Thursday, August 24, 2006
True Talent Levels for Sports Leagues
I’m engaged in a discussion on True Talent Levels across sports leagues. The question on the table is how many games do you need to get the truly better team to have the better record. In that thread, I give you a couple of useful equations to use.
I will reprint all my comments into this thread here (which may look somewhat bizarre without the accompanying context), but I encourage all to also follow the discussion there.
var(observed) = var(true) + var(random)
where var=variance
If we look at OBP, var(true) in MLB is around .030^2.
For any single PA, it’s either safe or out. That makes our var(random) = .474^2.
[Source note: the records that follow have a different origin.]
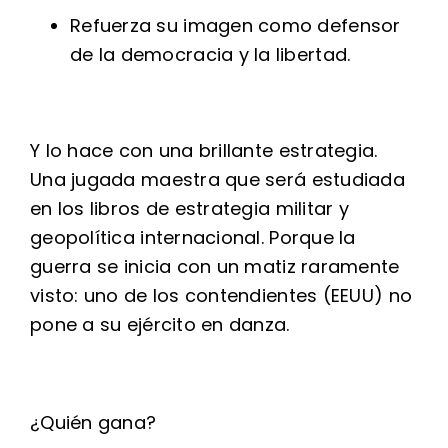
Refuerza su imagen como defensor
de la democracia y la libertad.
Y lo hace con una brillante estrategia.
Una jugada maestra que será estudiada
en los libros de estrategia militar y
geopolítica internacional. Porque la
guerra se inicia con un matiz raramente
visto: uno de los contendientes (EEUU) no
pone a su ejército en danza.
¿Quién gana?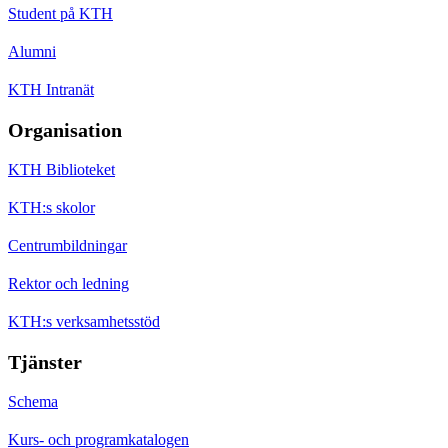
Student på KTH
Alumni
KTH Intranät
Organisation
KTH Biblioteket
KTH:s skolor
Centrumbildningar
Rektor och ledning
KTH:s verksamhetsstöd
Tjänster
Schema
Kurs- och programkatalogen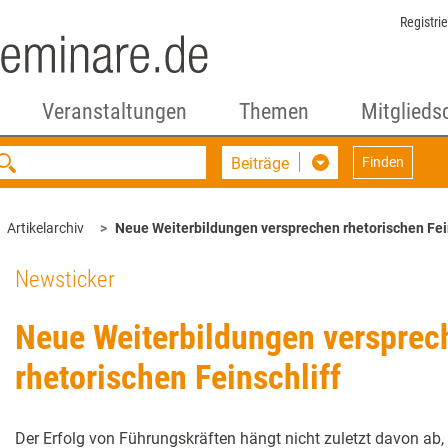
Registri
Veranstaltungen
Themen
Mitglieds
Beiträge
Finden
Artikelarchiv
Neue Weiterbildungen versprechen rhetorischen Fei
Newsticker
Neue Weiterbildungen versprec
rhetorischen Feinschliff
Der Erfolg von Führungskräften hängt nicht zuletzt davon ab, 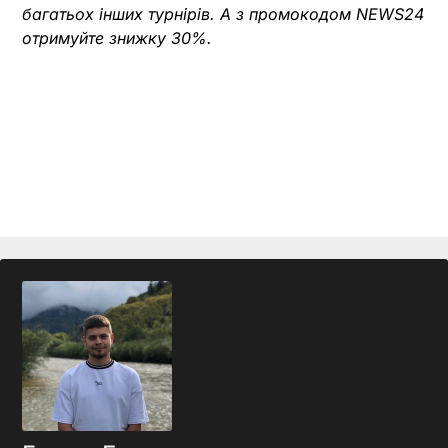
багатьох інших турнірів. А з промокодом NEWS24
отримуйте знижку 30%.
var(observed) therefore will be .475^2.
Your regression toward the mean therefore will be over 99%.
That’s for one PA. But, there are 80 PAs per game, more or less (hitters and pitchers). The var(random) drops down to .053^2.
So, it all depends on the number of “trials”. In football, you probably have around 150 possessions? Basketball is what, 200? Hockey likely in the 100+ neighboorhood? Tennis, 4 matches x 9 games x 6 to 8 points = 250?
The less trials, and the closer the var(true) is to zero, the more luck plays a role. My guess is that tennis has far fewer upsets simply because the trials are so high, and the spread in talent is so much wider.
===================
I don’t see how it can be close to 100%. It’s not like we always see players ranked #1 through #16 in every tournament.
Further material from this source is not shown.